The 1884 establishment of the Hall-Heroult Process that was dependent on cryolite dramatically improved the extraction of aluminium from bauxite ore and increased the deposit's strategic importance. The Ivittuut mining operations were a major factor in the American occupation of Greenland during World War II. After World War II, the mining of the cryolite was mined by the Danish to help fund the establishment of today's Air Greenland.

Cryolite was eventually synthesized, reducing the importance of the mine, and production was finally uneconomic and the mine discontinued in 1985. However, Eclipse has access to about 19,000m of historical diamond drill core currently stored in a Greenland government facility.

Cryolite occurs most commonly as a late-stage mineral in granites and pegmatites and in fluorine-rich, topaz-bearing rhyolites and within carbonatite veins.  The association of the Ivittuut deposit with the nearby Gronnedal-Ika carbonatite that Eclipse is targeting for REE is therefore significant.
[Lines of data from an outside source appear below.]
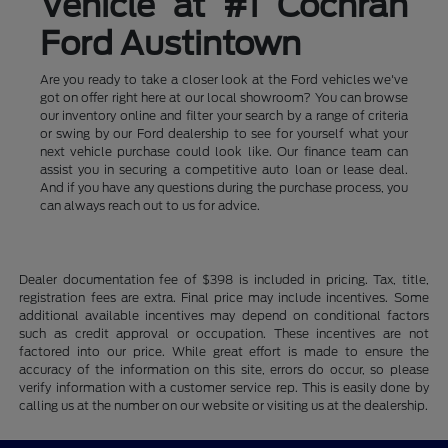
Vehicle at #1 Cochran
Ford Austintown
Are you ready to take a closer look at the Ford vehicles we've
got on offer right here at our local showroom? You can browse
our inventory online and filter your search by a range of criteria
or swing by our Ford dealership to see for yourself what your
next vehicle purchase could look like. Our finance team can
assist you in securing a competitive auto loan or lease deal.
And if you have any questions during the purchase process, you
can always reach out to us for advice.
Dealer documentation fee of $398 is included in pricing. Tax, title,
registration fees are extra. Final price may include incentives. Some
additional available incentives may depend on conditional factors
such as credit approval or occupation. These incentives are not
factored into our price. While great effort is made to ensure the
accuracy of the information on this site, errors do occur, so please
verify information with a customer service rep. This is easily done by
calling us at the number on our website or visiting us at the dealership.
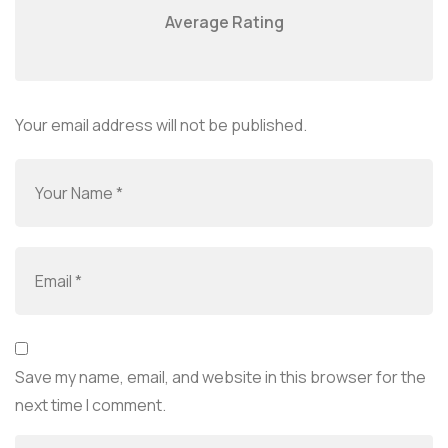
Average Rating
Your email address will not be published.
Save my name, email, and website in this browser for the
next time I comment.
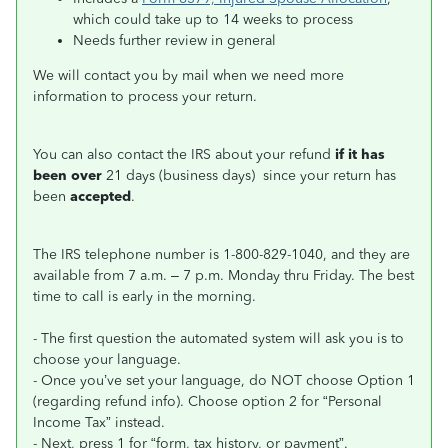
which could take up to 14 weeks to process
Needs further review in general
We will contact you by mail when we need more
information to process your return.
You can also contact the IRS about your refund
if it has
been over
21 days (business days) since your return has
been
accepted
.
The IRS telephone number is 1-800-829-1040, and they are
available from 7 a.m. – 7 p.m. Monday thru Friday. The best
time to call is early in the morning.
- The first question the automated system will ask you is to
choose your language.
- Once you’ve set your language, do NOT choose Option 1
(regarding refund info). Choose option 2 for “Personal
Income Tax” instead.
- Next, press 1 for “form, tax history, or payment”.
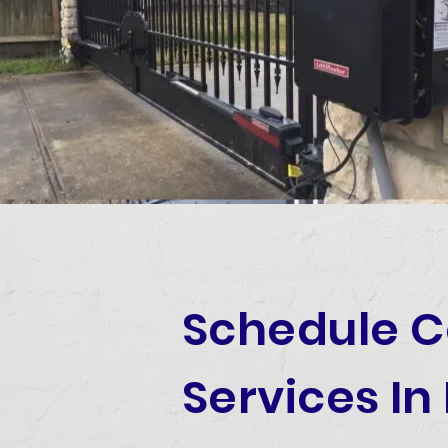
Schedule 
Services In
The Ivittuut deposit is a zoned mineralised body emplaced in a nearly cylindrical granite intrusion enveloped by a breccia in contact with Archean granodioritic gneiss.  Most remaining fluorite, sphalerite and cryolite mineralisation lies within 40-80m of the bottom of the open pit, under the largely mined-out upper cryolite zone. The mined cryolite deposit originally contained 3.8 million tonnes of ore at a grade of 58 per cent.

Greenland Government approval for its planned initial exploration gives Eclipse a licence to advance its work at Ivittuut and the market a reason to keep a close eye on a company with its foot on what is the world’s only known marketable source of cryolite.